As can be observed in Fig. 6, most of the tested sample images have been accurately recognized by the proposed method. Such as Fig. 6a, the practical category of this sample is “Rice Stackburn”, which is successfully recognized with a 0.89 probability. Similarly in Fig. 6b, c, these samples are both correctly recognized with a probability greater than 0.99 and 0.74, respectively. In contrast, individual samples such as Fig. 6d are mistakenly categorized because of the extreme clutter field backdrops and non-uniform lighting intensities. Besides, some different crop diseases appearing on the same crop may also influence the identification results. Although individual disease spot images are misclassified, the types of most crop disease samples that have been identified are consistent with their actual types. Furthermore, from the middle defect positioning images exhibited by PDAM in Fig. 6, it can also be observed that most disease areas have been successfully located by the proposed method.
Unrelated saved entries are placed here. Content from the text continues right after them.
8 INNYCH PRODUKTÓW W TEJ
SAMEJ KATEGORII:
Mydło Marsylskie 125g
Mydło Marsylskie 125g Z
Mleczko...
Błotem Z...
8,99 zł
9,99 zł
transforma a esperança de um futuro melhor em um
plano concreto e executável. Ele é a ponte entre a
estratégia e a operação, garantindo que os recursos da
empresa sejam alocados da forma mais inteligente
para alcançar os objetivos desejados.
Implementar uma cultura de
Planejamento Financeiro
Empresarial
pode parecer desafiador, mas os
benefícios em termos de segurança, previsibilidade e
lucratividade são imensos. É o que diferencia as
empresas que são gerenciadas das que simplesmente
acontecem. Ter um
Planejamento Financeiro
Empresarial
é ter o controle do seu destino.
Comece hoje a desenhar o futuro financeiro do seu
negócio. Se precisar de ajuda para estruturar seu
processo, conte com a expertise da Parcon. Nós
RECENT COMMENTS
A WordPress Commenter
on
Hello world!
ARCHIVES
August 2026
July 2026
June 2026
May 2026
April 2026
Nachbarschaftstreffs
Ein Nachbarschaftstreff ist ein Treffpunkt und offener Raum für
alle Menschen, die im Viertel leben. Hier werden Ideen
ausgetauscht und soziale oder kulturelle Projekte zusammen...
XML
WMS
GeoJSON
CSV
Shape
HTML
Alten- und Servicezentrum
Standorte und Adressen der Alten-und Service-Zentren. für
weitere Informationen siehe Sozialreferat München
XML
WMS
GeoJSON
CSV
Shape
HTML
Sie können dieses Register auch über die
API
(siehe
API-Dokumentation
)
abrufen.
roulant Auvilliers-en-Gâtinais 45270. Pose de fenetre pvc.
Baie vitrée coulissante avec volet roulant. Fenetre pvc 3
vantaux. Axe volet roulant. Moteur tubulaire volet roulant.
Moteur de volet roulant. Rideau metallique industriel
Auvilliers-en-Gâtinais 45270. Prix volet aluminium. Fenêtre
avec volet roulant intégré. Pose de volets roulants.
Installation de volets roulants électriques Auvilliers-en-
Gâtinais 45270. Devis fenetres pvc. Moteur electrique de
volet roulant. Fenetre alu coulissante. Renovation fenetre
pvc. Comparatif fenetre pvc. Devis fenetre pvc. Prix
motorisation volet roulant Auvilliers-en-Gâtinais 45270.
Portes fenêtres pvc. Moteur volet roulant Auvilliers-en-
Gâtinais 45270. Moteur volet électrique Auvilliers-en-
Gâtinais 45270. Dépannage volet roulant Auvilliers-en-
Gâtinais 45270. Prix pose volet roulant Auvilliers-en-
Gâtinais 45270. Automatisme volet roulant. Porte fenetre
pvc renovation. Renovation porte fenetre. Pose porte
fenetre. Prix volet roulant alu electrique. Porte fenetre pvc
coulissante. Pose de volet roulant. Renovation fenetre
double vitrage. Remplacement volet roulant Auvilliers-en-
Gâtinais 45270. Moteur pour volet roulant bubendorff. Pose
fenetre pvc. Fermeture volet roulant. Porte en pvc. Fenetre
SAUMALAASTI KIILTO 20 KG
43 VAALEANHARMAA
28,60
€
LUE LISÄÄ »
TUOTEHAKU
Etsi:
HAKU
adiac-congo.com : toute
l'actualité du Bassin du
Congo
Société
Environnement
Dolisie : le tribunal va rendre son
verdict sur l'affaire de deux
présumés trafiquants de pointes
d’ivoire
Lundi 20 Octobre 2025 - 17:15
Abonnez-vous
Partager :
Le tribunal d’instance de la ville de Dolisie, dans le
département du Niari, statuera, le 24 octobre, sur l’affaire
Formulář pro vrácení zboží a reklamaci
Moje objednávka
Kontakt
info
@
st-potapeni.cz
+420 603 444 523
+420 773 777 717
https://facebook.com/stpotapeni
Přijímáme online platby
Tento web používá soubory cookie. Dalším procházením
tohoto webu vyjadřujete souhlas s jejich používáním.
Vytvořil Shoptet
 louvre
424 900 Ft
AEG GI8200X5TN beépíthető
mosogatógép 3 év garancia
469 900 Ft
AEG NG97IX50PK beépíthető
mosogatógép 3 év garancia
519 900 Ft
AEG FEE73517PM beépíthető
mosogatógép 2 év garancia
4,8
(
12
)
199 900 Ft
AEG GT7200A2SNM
Consequently, based on the results of experimental analysis, we can conclude that the proposed Es-MbNet has a significant ability to recognize diverse crop diseases under natural field wild scenarios and can also be transplanted in other related fields.

4 Conclusions

To guarantee a substantial crop yield, the timely and efficient recognition of plant diseases plays a crucial role, and therefore looking for a useful, simple, and fast tool to automatically recognize various plant diseases has a great need and important realistic significance. In this study, a novel convolutional ensemble learning method is proposed to recognize plant disease types. Using a two-level stacking strategy, the three lightweight networks including SE-MobileNet, Mobile-DANet, and MobileNet V2 were employed as the backbone extractor to generate a new convolutional ensemble network, namely Es-MbNet, in which three logistic regressions were designed as the base-classifiers and the Softmax were explored as the meta-classifiers. Further, the transfer learning and two-stage training strategy were adopted in model training, and the first phase only trained the weights on the newly extended layers from scratch while freezing the parameters of the bottom convolutional layers, thereby initializing the network weights. The second phase re-trained the network using the target dataset by injecting the weights trained in the first phases, and thus the optimum weight parameters are gained for the ensemble convolutional network. Experimental findings reveal the proposed method with solid efficacy for plant disease recognition on both the open-source and local datasets. Though competitive performance has been achieved by the proposed method, individual misidentifications still exist in samples with extremely complicated background conditions. In the future, we will collect a wider range of plant disease images under practical on-field wild scenarios to automatically recognize the broad range of plant disease images. Additionally, we want to extend the method to other related fields, such as online fault inspection, computer-aided evaluation, and so on.